Syria’s Bashar Assad has been counted out before. There were times during his country’s civil war, which has killed hundreds of thousands of people and pushed more than 12 million more from their homes, when it seemed the only way forward for all the major parties involved would be for Russia and Iran, Assad’s chief sponsors, to find him a new home and a suitably loyal replacement. He survived in part because of former President Barack Obama’s reluctance to deepen U.S. involvement in Syria.
Today Assad’s government is again fully in charge of about two-thirds of his nation’s territory.
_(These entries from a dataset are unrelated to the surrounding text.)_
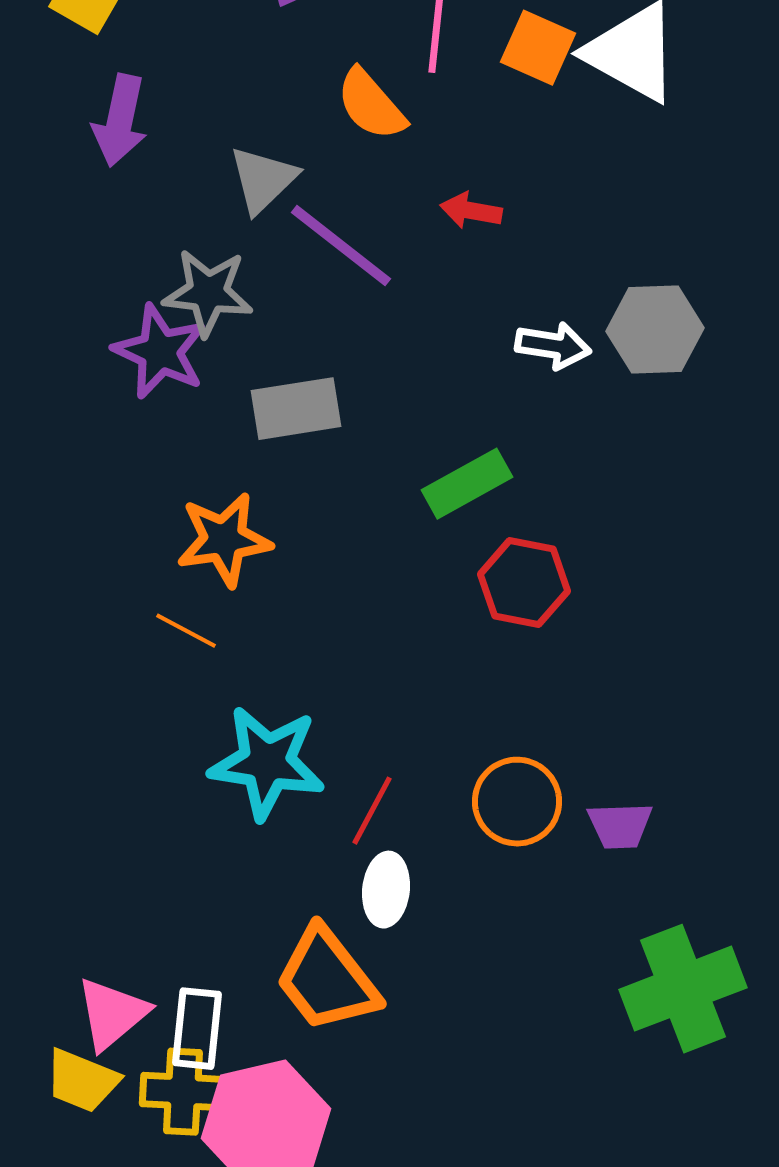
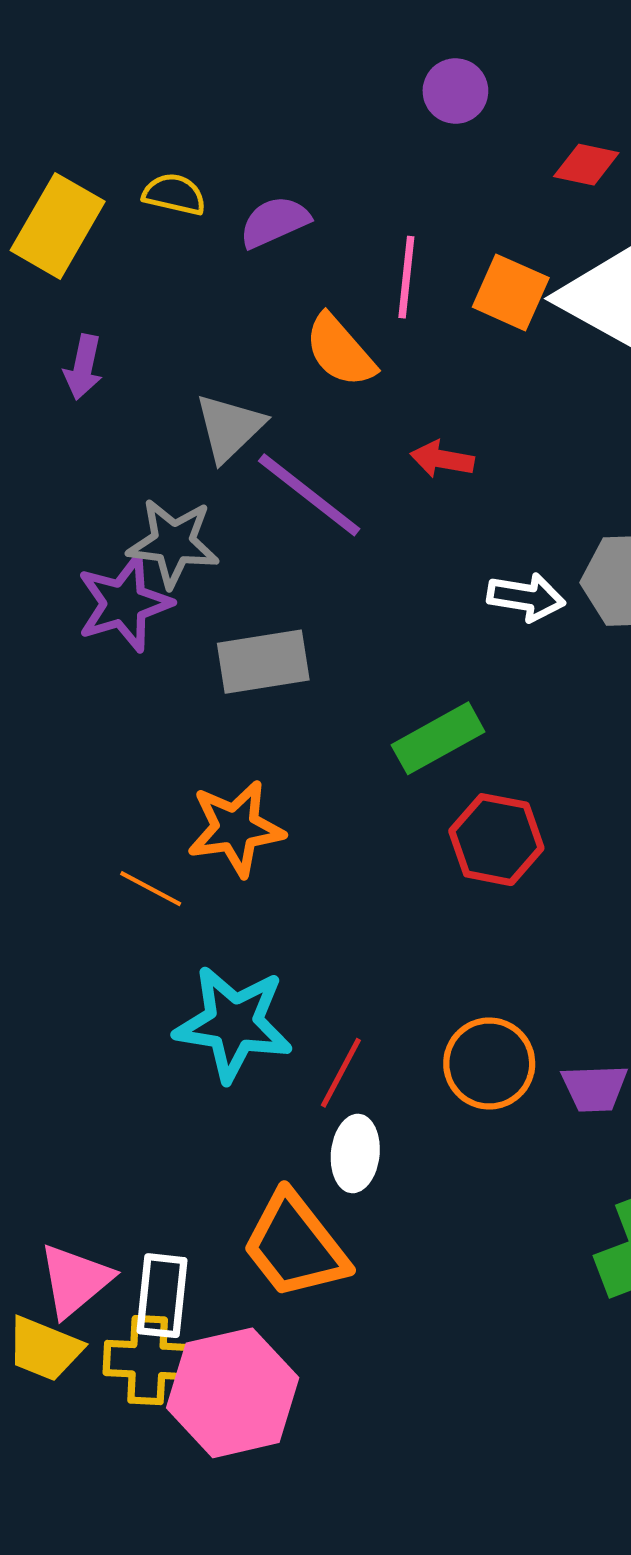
purple arrow: (120, 121) -> (83, 367), size x0.7
purple star: (160, 352) -> (124, 603), turned 30
orange star: (224, 540) -> (236, 828), moved

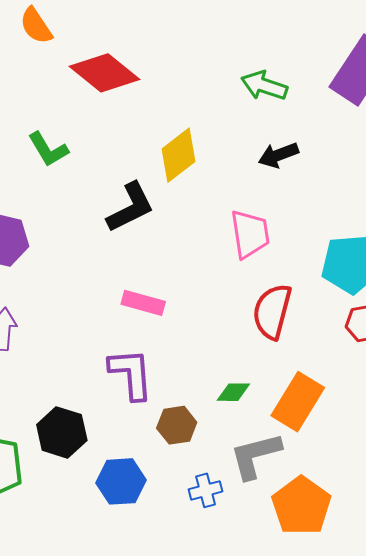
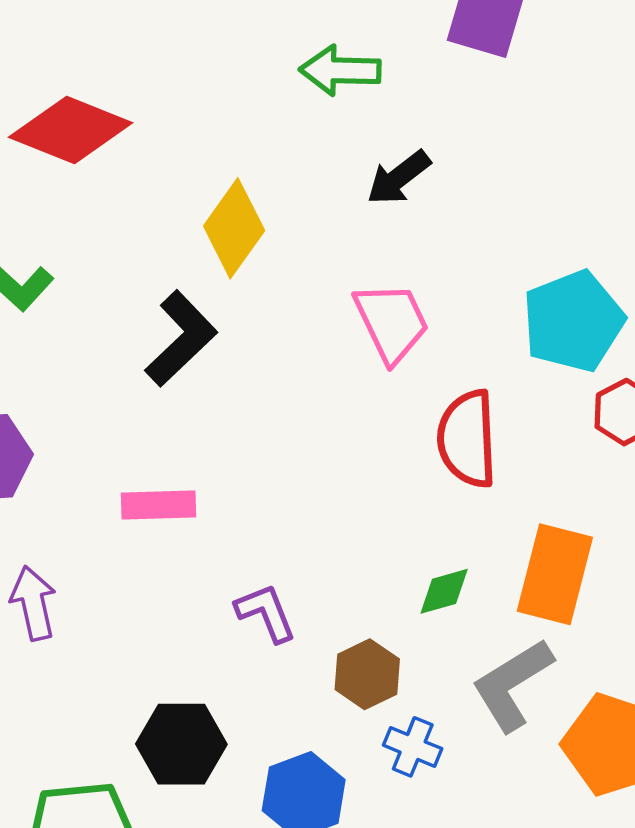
pink rectangle: (143, 303) -> (158, 505), moved
purple L-shape: (131, 374) -> (266, 613), size x0.7
blue cross: (206, 490) -> (413, 747), moved, turned -36

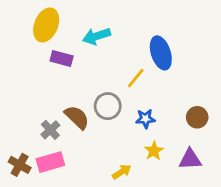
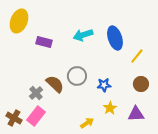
yellow ellipse: (46, 25) -> (19, 21), moved
cyan arrow: (96, 36) -> (83, 35), moved
yellow line: (136, 78) -> (137, 56), moved
pink rectangle: (50, 162) -> (36, 116), turned -36

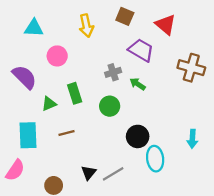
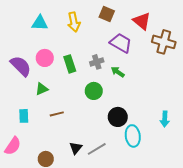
cyan triangle: (34, 28) -> (40, 23), moved
pink circle: (57, 56) -> (45, 58), moved
brown cross: (191, 68) -> (164, 42), moved
green rectangle: (75, 93) -> (70, 64), moved
cyan rectangle: (28, 135) -> (24, 116), size x0.6

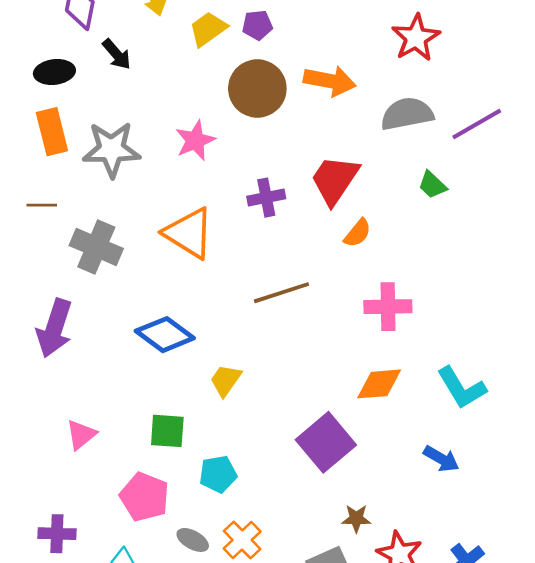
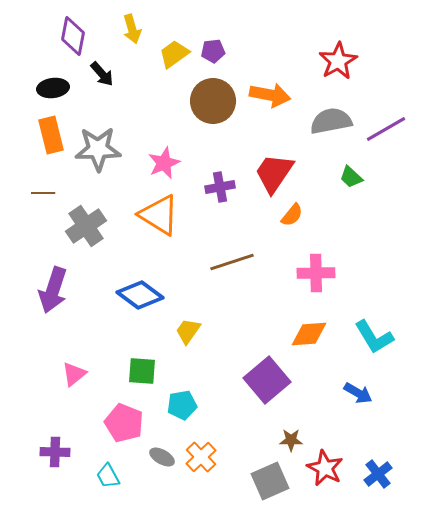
pink star: (195, 140) -> (164, 163), moved
gray cross: (96, 247) -> (86, 226), turned 33

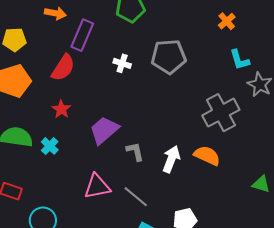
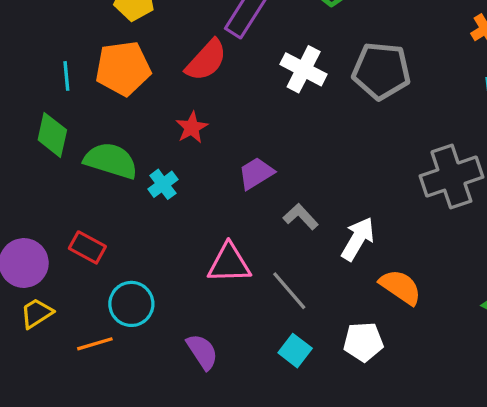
white cross: (122, 63) -> (304, 69), size x1.5
purple trapezoid: (104, 130) -> (256, 173), size x0.7
gray L-shape: (135, 151) -> (301, 217), turned -40
orange semicircle: (207, 156) -> (400, 287), moved

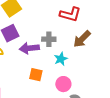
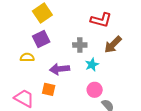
purple arrow: (29, 48) -> (60, 69), moved
orange square: (36, 75) -> (49, 89), moved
The isolated city of Idlib, site of a slow-motion humanitarian catastrophe, remains beyond his grasp. Turkey’s military, U.S.-backed Kurds, and jihadists remain active in other areas outside the military’s control.
But beyond survival, there must be times when Assad wonders what prize he has won. Nine years of war and sanctions have reduced Syria’s economy to one-third of its prewar size, and things have only gotten worse over the past year. Four in 10 Syrians have no job, and 4 in 5 live in poverty. The country’s currency is nearly worthless. Prices for necessities like food and medicine have risen beyond the means of most Syrians.
As conditions have worsened, public protests have returned to at least one town under government control. There is little reliable information about the spread of COVID-19 around the nation because the government keeps the details a secret. A proposed U.N. Security Council resolution calls for expansion of the number of border crossings into the country to meet “a profound challenge to Syria’s health system, socioeconomic and humanitarian situations.”
Is Assad’s future in danger? Warning signs are flashing. To scrape up the cash needed to pay government and military salaries, the regime has lately put the squeeze on some of the country’s wealthiest businessmen, who owe their fortunes to friendly relations with the Assad regime. Some of these men have resisted. One of them, billionaire financier Rami Makhlouf, has launched a startlingly public fight over this pressure. When the government froze his assets and began arresting some of his employees, Makhlouf, who also happens to be Assad’s first cousin, launched a highly unusual series of Facebook posts that called on Assad to ease the pressure or face “divine justice.”
But Assad’s latest headache comes from the Trump Administration. In December, Trump signed into law the Caesar Syria Civilian Protection Act, which in mid-June set in motion a whole new set of sanctions targeted at those who might bail Assad out. (Caesar was the code name of a photographer who escaped Syria with more than 50,000 photos that proved the government tortured and murdered its citizens.) Specific targets of the sanctions include foreigners “who facilitate the Assad regime’s acquisition of goods, services or technologies that support the regime’s military activities” or its oil and gas industries, as well as “those profiting off the Syrian conflict by engaging in reconstruction activities.”
Don’t bet on Assad’s buckling. Sanctions often strengthen the regimes they’re meant to undermine. Even if Assad’s backers in Moscow and Tehran decide the Syrian strongman has become more trouble than he’s worth, they would replace him with someone who can ensure that regime backers remain firmly in charge of the government’s decisions.
Instead, the U.S. pressure will probably just pile more economic pain on those it’s designed to protect: the Syrian people.